The cache should use the same security as our armadactl. Airflow does not currently support multitenancy.
- Update dev and quickstart guides
- Update production deployment guides
1) User creates a dag and assigns a job-set. 2) Dag setup includes ArmadaPythonClient and JobServiceClient 3) Airflow operator takes both ArmadaPythonClient and JobServiceClient 4) Airflow operator submits job via ArmadaPythonClient 5) Airflow operator polls JobServiceClient via GetJobStatus 6) Once Armada has a terminal event, the airflow task is complete.
I have a PR that implements this plan.
- Created a jobservice proto definition
- Generated GRPC service for the correspond proto definition
- Created a jobservice cmd that takes an configuration object
- JobService starts a GRPC server
- Added ApiConnection and GRPC configuration parameters
After talking with Chris Martin, I found out that we will be implementing our own redis cache for the events. We will not be using pulsar, nats, or jetstream to stream events.
The logic for this service should be as follows:
- When a request comes in, check if we already have a subscription to that jobset. If we don’t have a subscription, create one using the armada go client (grpc api).
- Have a function connected to this subscription that updates the jobId key in the local cache with the new state for all jobs in the jobset (even those nobody has asked for yet).
- The local redis should just store jobId -> state mappings. Any messages you get that don’t correspond to states we care about (ingresses, unableToSchedule) just ignore.

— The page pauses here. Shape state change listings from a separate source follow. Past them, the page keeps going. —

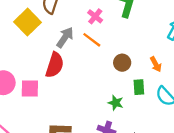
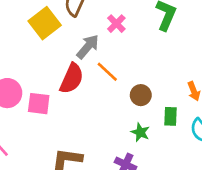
pink cross: (95, 16) -> (116, 24), moved
orange line: (92, 40) -> (107, 72), moved
brown circle: (122, 63) -> (141, 95), moved

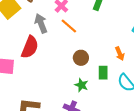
gray arrow: (88, 47) -> (41, 23), turned -60
orange line: (107, 72) -> (69, 26), moved

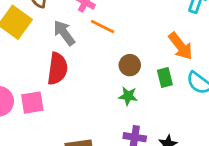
orange arrow: (120, 54) -> (181, 46), size x1.5
green star: (81, 85) -> (128, 96), moved

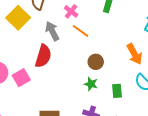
green rectangle: (165, 77) -> (117, 91), moved
pink square: (32, 103) -> (21, 78), turned -30

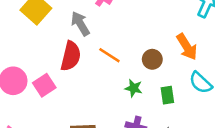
orange line: (81, 31) -> (109, 55), moved
brown circle: (96, 62) -> (152, 59), moved

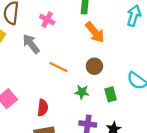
orange arrow: (187, 47) -> (95, 32), moved
red semicircle: (71, 56) -> (43, 108), moved, size x0.7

- Return the latest state. If we just subscribed then it’s probably “not found” The armada operator just polls for the job state. The first poll for a given jobset will cause a subscription to be made for that jobset.
Airflow Sequence Diagram
JobService Server Diagram
EventClient is the GRPC public GRPC client for watching events
The JobService deployment consists of a GRPC Go Server and a database.